While the term “chaplain” carries religious connotations, they are more aptly considered “Crisis Support Officers” on the scene. Chaplains provide emotional and psychological support for individuals and families facing crisis, death, suicide, DNR and death notifications. They serve the greater Marysville area and also work with other agencies including the Snohomish County Sheriff’s Office, Tulalip Police and Washington State Patrol.

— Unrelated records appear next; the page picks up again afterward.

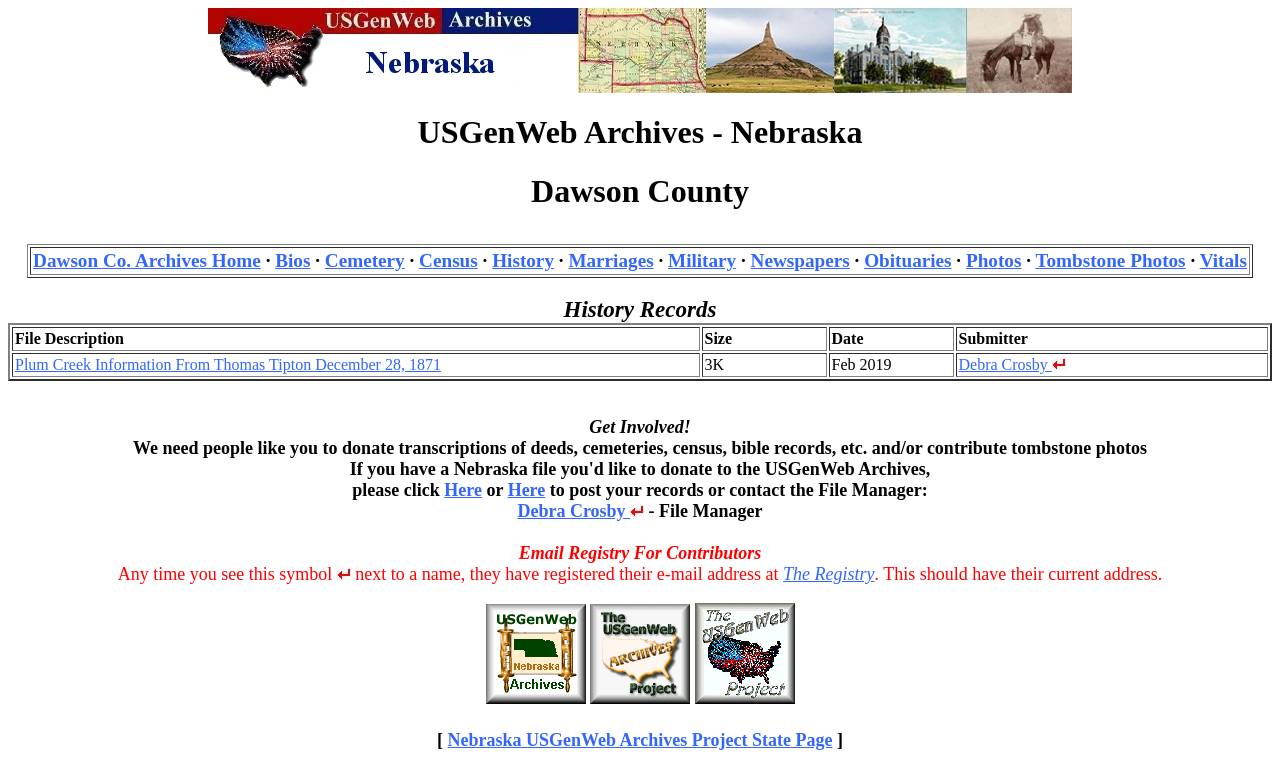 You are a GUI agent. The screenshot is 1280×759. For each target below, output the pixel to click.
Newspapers (800, 260)
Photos (993, 260)
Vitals (1223, 260)
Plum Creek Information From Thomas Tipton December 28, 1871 (228, 364)
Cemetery (365, 260)
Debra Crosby (1012, 364)
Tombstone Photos (1110, 260)
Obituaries (907, 260)
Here (463, 490)
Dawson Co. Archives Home (147, 260)
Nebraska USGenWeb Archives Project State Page (640, 740)
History (523, 260)
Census (448, 260)
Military (702, 260)
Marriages (610, 260)
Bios (292, 260) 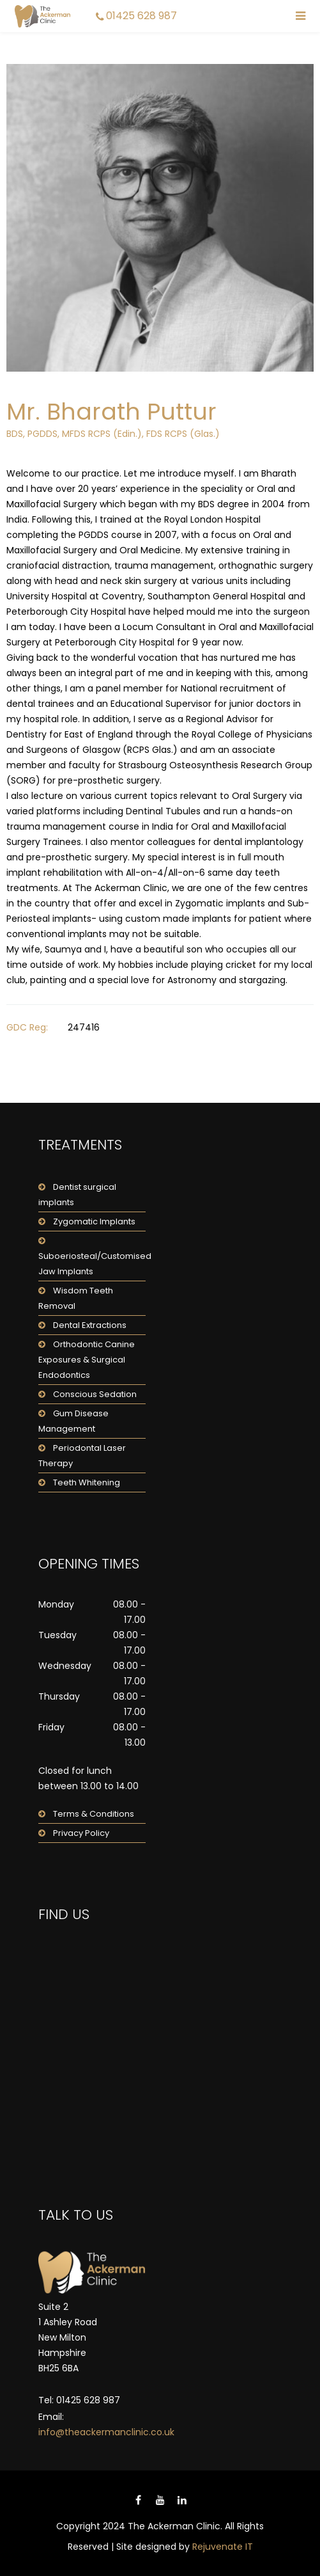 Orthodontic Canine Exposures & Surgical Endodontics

Chaplains undergo a minimum of 100 hours of training that includes the Chaplains’ Academy held at Washington Criminal Justice Training Center (WCJTC) in Burien. In addition, they have ongoing training that equips them with the skills to safely and effectively function in emergency response environments. Additional training includes Critical Incident Stress Management (CISM), pastoral/psychological components, legal liability, substance abuse and suicide intervention. In partnership with the International Confederation of Police Chaplains and the Federation of Fire Chaplains, the chaplains continue to sharpen their skills and develop a network with other chaplains. Their certification complies with ICPC and FFC national standards as develop by law and fire agencies.
Marysville Crisis Support Chaplains:
Each chaplain is on call for 24 hours on their given day of the week, and rotate one weekend every five to be on call. They have developed into a cohesive team, and have served in numerous settings of crisis support.
Police Lt. Darin Rasmussen and Asst. Fire Chief Martin McFalls are liaisons to the Chaplains Program.